See also: National Popular Government League, To the American People: Report Upon the Illegal Practices of the United States Department of Justice

Pavel Melnikov (Павел Мельников; Paul Melnicoff; Pawel Melnik; Mcinicoff)

Born 1886, Kiev, Russia (present-day Ukraine). Slovenian. Laborer. Attended gymnasium in Russia until age 18; worked as a clerk in Russia. Migrated to US 1913. Joined the Union of Russian Workers circa 1918; became national URW organizer and lecturer; based in Seattle and San Francisco; taught English in URW’s school in San Francisco. Accused, based on no evidence, of involvement in various bomb and assassination plots. Arrested April 23, 1917 in Trenton, New Jersey for “uttering seditious remarks”; arrested March 1919 in San Francisco for “vagrancy.” Deported on the Buford. Subsequent activities unknown.

INS file 54616/123

See also: Lazar Lipotkin, The Russian Anarchist Movement in North America

Peter Williamson Merta (Melta; Murti; aka Peter Williamson)

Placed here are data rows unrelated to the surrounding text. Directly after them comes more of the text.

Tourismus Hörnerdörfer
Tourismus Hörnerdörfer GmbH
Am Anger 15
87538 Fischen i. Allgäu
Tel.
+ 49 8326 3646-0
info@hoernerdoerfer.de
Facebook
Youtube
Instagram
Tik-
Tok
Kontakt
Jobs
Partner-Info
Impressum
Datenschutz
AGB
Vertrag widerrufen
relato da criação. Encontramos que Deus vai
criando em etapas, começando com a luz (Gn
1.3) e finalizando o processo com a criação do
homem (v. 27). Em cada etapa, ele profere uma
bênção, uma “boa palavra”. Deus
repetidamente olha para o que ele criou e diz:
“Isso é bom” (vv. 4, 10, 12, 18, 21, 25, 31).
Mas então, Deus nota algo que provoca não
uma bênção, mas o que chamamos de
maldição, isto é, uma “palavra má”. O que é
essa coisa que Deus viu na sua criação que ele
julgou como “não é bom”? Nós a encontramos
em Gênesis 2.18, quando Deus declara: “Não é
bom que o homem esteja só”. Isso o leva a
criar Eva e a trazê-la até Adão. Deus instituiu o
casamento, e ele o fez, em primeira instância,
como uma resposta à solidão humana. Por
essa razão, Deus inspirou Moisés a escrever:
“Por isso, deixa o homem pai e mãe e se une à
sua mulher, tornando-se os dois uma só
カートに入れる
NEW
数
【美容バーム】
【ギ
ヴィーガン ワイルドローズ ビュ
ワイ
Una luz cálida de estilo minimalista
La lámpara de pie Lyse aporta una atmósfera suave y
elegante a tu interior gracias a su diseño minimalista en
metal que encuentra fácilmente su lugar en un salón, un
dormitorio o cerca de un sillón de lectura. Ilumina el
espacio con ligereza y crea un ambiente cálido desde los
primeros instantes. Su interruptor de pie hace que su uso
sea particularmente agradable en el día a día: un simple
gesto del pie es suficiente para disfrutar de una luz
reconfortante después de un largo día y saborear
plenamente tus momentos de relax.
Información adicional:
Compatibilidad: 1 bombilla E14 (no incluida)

Finnish. Secretary and treasurer of the IWW’s Lumber Workers’ Union No. 500 in Raymond, Washington. Arrested February 1917 while posting IWW stickers; sentenced to fifteen days prison. Detained for deportation upon his release in March 1918, but released on bail. Relocated to Duluth, Minnesota, where he became an editor of the Finnish-language IWW newspaper Industrialisti. Detained again December 1918. Attorney Charles Recht successfully argued for Merta and his wife, Else, to be deported to Sweden rather than Finland (where the conservative Whites had just won a civil war against the socialist Reds). Subsequent activities unknown.

FBI file OG 8000-382409

See also: Committee on Immigration and Naturalization, House of Representatives, Communist and Anarchist Deportation Cases; Frances H. Early, A World Without War: How U.S. Feminists and Pacifists Resisted World War I

Else Williamson Merta

Finnish. IWW member in Raymond, Washington, then Duluth, Minnesota. Arrested December 1918. Attorney Charles Recht successfully argued for Merta and her husband, Peter, to be deported to Sweden rather than Finland (where the conservative Whites had just won a civil war against the socialist Reds). Subsequent activities unknown.

FBI file OG 8000-382409

See also: Committee on Immigration and Naturalization, House of Representatives, Communist and Anarchist Deportation Cases; Frances H. Early, A World Without War: How U.S. Feminists and Pacifists Resisted World War I

Sam Meskov (Самуэль Месков; Serpion; Meshkov; Miskoff; Meshoff; Moshoff)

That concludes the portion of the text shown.